The new report, by the All-Party Parliamentary Group Against Anti-Semitism, is demanding new laws and tougher discipline by parties. In an hour-long debate on Wednesday afternoon, MPs will hear first-hand accounts of the incidents.
Examples of recorded abuse during the election period include Tory MP Ameet Jogia being subjected to racist abuse at a polling station. It read: “Vote Labour … Keep P***s out of politics,” a reference to his Pakistani heritage.
Another Conservative MP, Sheryll Murray, reportedly had her election posters daubed with swastikas.
Former Tory minister Andrew Percy, a Jewish convert, says a woman came up to him and tapped him on the arm and said “You’re Zionist scum, you’re a disgrace,” before saying “I’ll need a wash now,” and yelling “Corbyn, Corbyn, Corbyn.”
Another former Tory MP, Andrew Bingham, says he was targeted by an online campaign that accused him of being a “nonce,” slang for a pedophile.
Labour MPs have also been subjected to abuse. Iain Wright says he was assaulted and his family threatened with violence as he was delivering leaflets.
Another Labour MP, Naz Shah, previously suspended for her own anti-Semitic posts, was herself a victim of anti-Semitism at hustings.
Wednesday’s Commons debate on the abuse of MPs, thought to be the first of its kind, is being staged by Tory MP Simon Hart, who is expected to accuse Jeremy Corbyn’s Momentum supporters of intimidation.
While tabling the debate, Hart warned of a “damaging corrosion of democracy.”
“Rather than just putting out feeble messages online saying you condemn all this, Jeremy Corbyn needs to actually do something about it,” Hart said.
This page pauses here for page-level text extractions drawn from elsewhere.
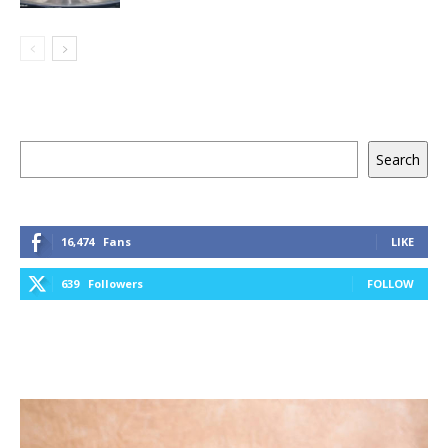
Keresés
Search
16,474
Fans
LIKE
639
Followers
FOLLOW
“Mr. Corbyn and the leaders of Momentum need when there even the faintest whiff of the stuff to say ‘You are not welcome in our party or to campaign on our behalf and wear the Labour badge if this is how you’re going to behave.’”
Coinciding with the debate, Labour MPs have written to Tory chairman Sir Patrick McLoughlin accusing the Tories of “vitriolic personal attacks” on Labour candidates, particularly women.
“The Conservatives ran a negative, nasty campaign, propagating personal attacks, smears and untruths, particularly aimed at one of the most prominent women MPs, and indeed the first black woman MP, Diane Abbott.
“Such attacks on politicians, the consequent intimidating and abusive language and threats of violence towards them online, deter many people from entering politics.
“Parties and politicians have a responsibility to set an example, by treating others with dignity and respect, including those with whom we strongly disagree.
“The Conservative Party has instead promoted personal attacks as a core component of its national campaign.”
The Commons debate comes after Prime Minister Theresa May promised a review of the law, saying she had been shocked at the number of colleagues who had talked to her about intimidation and harassment during the general election campaign.